Assistant Secretary Gottemoeller then provided background on the verification of the New START Treay. She said:

"New START's verification measures are designed to ensure that each Party is able to verify the other's compliance with the central limits in the Treaty, including:

"No more than 700 deployed ICBMs, deployed SLBMs, and deployed heavy bombers;

"No more than 1,550 warheads emplaced on deployed ICBMs and deployed SLBMs and counted for deployed heavy bombers; and

"No more than 800 deployed and non-deployed ICBM launchers, deployed and non-deployed SLBM launchers, and deployed and non-deployed heavy bombers.

"The obligations and prohibitions of the New START Treaty are different from those in START, reflecting lessons learned from 15 years of implementing the START Treaty. The differences also reflect the spirit of the Moscow Treaty, by permitting each Party the flexibility to determine for itself the configuration of its strategic forces at the reduced levels of delivery vehicles and deployed warheads established in this Treaty. Like START, the New START Treaty contains extensive verification provisions that promotes strategic stability by ensuring transparency and predictability regarding U.S. and Russian strategic nuclear forces and confidence that the Russian Federation does not exceed the Treaty's limits throughout its ten-year term."

The Assistant Secretary concluded, "I believe that the New START Treaty is in the national security interests of the United States, is the right treaty for today and the coming years, and will restore the transparency and predictability that START provided while it was in force. The combination of improved U.S. understanding of Russian strategic forces resulting from the implementation of the START Treaty, U.S. NTM capabilities, the New START Treaty's verification provisions, and a favorable posture deterring cheating or breakout, results in a New START Treaty that is effectively verifiable."

Read the Assistant Secretary's full statement here.

Comments

Comments

eslaporte
|
Wisconsin, USA
August 22, 2010

Eslaporte in Wisconsin writes:

It's about time we work to end the Cold War for good. By "for good" I also mean ending the Cold war mentality of Russia as "a threat."
After the 9-11 attacks, Russia was eager to help in the efforts against the Taliban and al-Qeada. After all, Afghanistan is in Russia's back yard.
The Cold War has to also have an institutional ending.

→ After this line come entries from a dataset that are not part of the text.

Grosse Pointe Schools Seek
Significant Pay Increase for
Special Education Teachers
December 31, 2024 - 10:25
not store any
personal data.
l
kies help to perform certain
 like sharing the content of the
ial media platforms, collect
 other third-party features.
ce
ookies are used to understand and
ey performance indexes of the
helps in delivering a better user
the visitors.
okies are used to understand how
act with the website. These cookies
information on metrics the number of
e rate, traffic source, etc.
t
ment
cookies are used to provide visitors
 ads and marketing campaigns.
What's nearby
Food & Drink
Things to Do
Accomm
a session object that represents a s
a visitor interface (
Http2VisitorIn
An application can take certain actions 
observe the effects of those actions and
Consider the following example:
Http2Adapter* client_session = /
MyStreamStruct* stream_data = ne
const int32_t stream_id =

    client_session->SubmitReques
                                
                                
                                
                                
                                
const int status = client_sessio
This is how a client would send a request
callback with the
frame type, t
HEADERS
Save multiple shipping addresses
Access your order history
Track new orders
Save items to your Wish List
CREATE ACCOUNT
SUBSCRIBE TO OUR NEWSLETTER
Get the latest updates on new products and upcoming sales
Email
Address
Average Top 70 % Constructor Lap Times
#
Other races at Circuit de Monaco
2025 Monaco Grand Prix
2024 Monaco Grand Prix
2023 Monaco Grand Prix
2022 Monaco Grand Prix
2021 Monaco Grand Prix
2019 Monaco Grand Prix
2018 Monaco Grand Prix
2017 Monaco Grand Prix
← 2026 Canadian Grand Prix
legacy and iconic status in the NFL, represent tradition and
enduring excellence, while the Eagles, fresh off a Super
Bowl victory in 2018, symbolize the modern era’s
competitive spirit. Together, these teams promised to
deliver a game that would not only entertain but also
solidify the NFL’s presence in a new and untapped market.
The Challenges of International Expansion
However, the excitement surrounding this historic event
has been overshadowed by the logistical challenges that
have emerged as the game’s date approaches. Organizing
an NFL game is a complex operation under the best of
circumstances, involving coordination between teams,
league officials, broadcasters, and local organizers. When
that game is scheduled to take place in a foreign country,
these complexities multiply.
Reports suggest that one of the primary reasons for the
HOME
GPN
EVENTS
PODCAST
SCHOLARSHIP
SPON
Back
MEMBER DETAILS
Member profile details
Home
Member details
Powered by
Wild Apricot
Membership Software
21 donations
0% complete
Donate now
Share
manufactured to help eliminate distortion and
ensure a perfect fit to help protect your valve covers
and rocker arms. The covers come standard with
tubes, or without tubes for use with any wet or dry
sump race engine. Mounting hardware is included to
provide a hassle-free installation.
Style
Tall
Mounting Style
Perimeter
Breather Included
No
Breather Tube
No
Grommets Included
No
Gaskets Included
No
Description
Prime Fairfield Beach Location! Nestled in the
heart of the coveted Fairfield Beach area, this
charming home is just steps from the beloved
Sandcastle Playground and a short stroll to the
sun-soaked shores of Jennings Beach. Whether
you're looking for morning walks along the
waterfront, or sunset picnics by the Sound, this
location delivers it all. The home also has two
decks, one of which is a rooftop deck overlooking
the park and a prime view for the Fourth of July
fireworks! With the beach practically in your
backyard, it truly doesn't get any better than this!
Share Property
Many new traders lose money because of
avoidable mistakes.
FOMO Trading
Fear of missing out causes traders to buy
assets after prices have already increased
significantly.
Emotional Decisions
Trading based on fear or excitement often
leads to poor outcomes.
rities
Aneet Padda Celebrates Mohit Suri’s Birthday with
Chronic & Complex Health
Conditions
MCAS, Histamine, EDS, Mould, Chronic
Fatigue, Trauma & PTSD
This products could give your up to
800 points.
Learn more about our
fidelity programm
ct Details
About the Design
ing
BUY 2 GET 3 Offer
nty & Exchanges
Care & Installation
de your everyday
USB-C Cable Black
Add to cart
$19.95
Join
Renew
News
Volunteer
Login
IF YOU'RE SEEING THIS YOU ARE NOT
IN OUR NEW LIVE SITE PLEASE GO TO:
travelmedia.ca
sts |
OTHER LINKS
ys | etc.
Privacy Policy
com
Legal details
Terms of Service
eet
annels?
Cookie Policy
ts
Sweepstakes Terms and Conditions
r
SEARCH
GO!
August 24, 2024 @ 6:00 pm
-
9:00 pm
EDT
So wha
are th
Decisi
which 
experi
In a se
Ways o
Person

I am of the firm belief that NATO is outdated, including institutionally, and is also provocative. Being a honorable ending to the greatest military alliance and close NATO.
The continuation of the so-called missile defense shield in East Europe is also a mistake - and this is also a continuation of the Cold War mentality of "Russia as threat."
Russia is needed for the so-called frozen conflicts in that part of the world, and it is neglect of a final resolution of these frozen conflicts that the short war between Russia and Georgia occurred.
Russia needs to be a part of the solution - not though of as "part of the problem."